> [Required work] If a line in the material below has the word "مدیریت", copy it.

★ ★ ★ ★

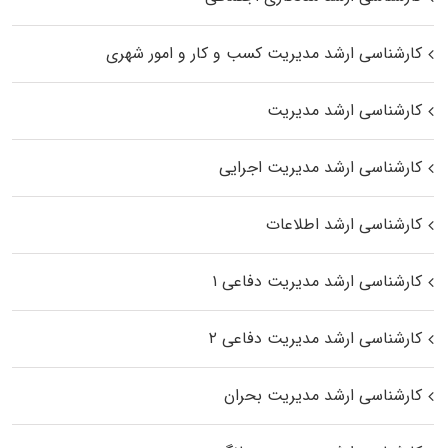
کارشناسی ارشد مدیریت کسب و کار و امور شهری
کارشناسی ارشد مدیریت
کارشناسی ارشد مدیریت اجرایی
کارشناسی ارشد اطلاعات
کارشناسی ارشد مدیریت دفاعی ۱
کارشناسی ارشد مدیریت دفاعی ۲
کارشناسی ارشد مدیریت بحران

★ ★ ★ ★

> [Solved problem]
کارشناسی ارشد مدیریت کسب و کار و امور شهری
کارشناسی ارشد مدیریت
کارشناسی ارشد مدیریت اجرایی
کارشناسی ارشد مدیریت دفاعی ۱
کارشناسی ارشد مدیریت دفاعی ۲
کارشناسی ارشد مدیریت بحران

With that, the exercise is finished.